Der in Tianjin geborene Maler, Illustrator und Autor Chen Jianghong lebt seit 1987 in Paris und ist für seine Kinderbücher, u.a. „Han Gan und das Wunderpferd“ und „Der Tigerprinz“, mehrfach ausgezeichnet worden: mit dem deutschen Jugendliteraturpreis 2005, dem Rattenfänger Literaturpreis sowie dem Luchs Kinder- und Jugendbuchpreis 2006.

In seinem 2009 auf Deutsch erschienenen Buch "An Großvaters Hand" schildert und illustriert er gefühlvoll und farblich eher verhalten seine Kindheit in China.

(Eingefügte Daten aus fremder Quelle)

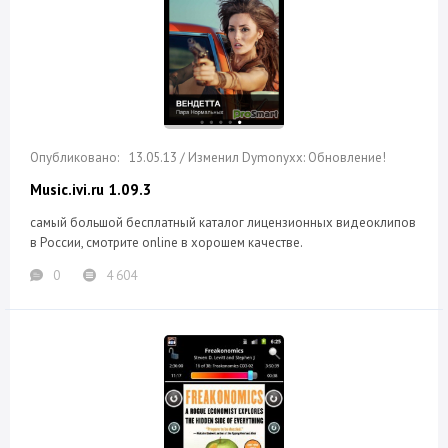
13.05.13 / Изменил Dymonyxx: Обновление!
Music.ivi.ru 1.09.3
самый большой бесплатный каталог лицензионных видеоклипов
в России, смотрите online в хорошем качестве.
0
4 604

Die Ausstellung zeigt Chens chinesische Bilderwelt aus dem Blickwinkel eines Jungen an Großvaters Hand.


Vernissage in Anwesenheit des Künstlers. Mit Büchertisch und Signierstunde.
Abbildung: Chen Jianghong, "An Großvaters Hand", © Moritz Verlag, Frankfurt am Main 2009

12. September bis 17. Oktober 2013

Dreihundert Jahre Chinesisch in Deutschland
Annäherungen an ein fernes Land

SCHWERPUNKTVERANSTALTUNG ZUM DEUTSCH- CHINESISCHEN SPRACHENJAHR 2013/14

Als Schwerpunktprojekt widmet sich die Ausstellung der langen Geschichte der Befassung mit chinesischer Schrift und Sprache in Deutschland. Sie beginnt mit den ersten Versuchen der Aneignung chinesischer Texte durch deutsche Gelehrte unter dem Großen Kurfürsten, skizziert Leibniz’ und Wilhelm von Humboldts Sicht auf das Chinesische im 18. und 19. Jahrhundert und schildert die Einrichtung der ersten Professur für Modernes Chinesisch im Seminar für Orientalische Sprachen an der Berliner Universität im Jahre 1887. Im Laufe des 20. Jahrhunderts wird die Professionalisierung des Faches weitergeführt: Immer mehr Universitäten richten Professuren für Chinesisch ein, die Zahl der Studierenden wächst enorm, und seit Ende der 1990er Jahre kommt es auch zu einer Etablierung des Chinesisch-Unterrichts an Schulen.

Bei den Annäherungen an China, seine Geschichte, Kultur und gegenwärtige Lage, hat die Sprache bis heute große Bedeutung. Abbildung: Portrait des Großen Kurfürsten, Berlin 1685 © SBB-PK


24. Oktober bis 28. November 2013

China-Mode, China-Chic
Kulturgeschichte der chinesischen Mode

Die Ausstellung begibt sich auf die historische Suche nach Moden und Formen chinesischer Kleidung. Gezeigt wird der Einfluss technischer Entwicklungen auf Material und Schnittformen, die Symbolik von Mustern und Knebelknöpfen und die Bedeutung von Kleidung als sozialem Status. Ein eigenes Thema bilden Wandel und westlicher Einfluss auf das typische chinesische Etuikleid, den Qipao oder Cheungsam. Die Ausstellung wird mit einer kleinen Modenschau eröffnet.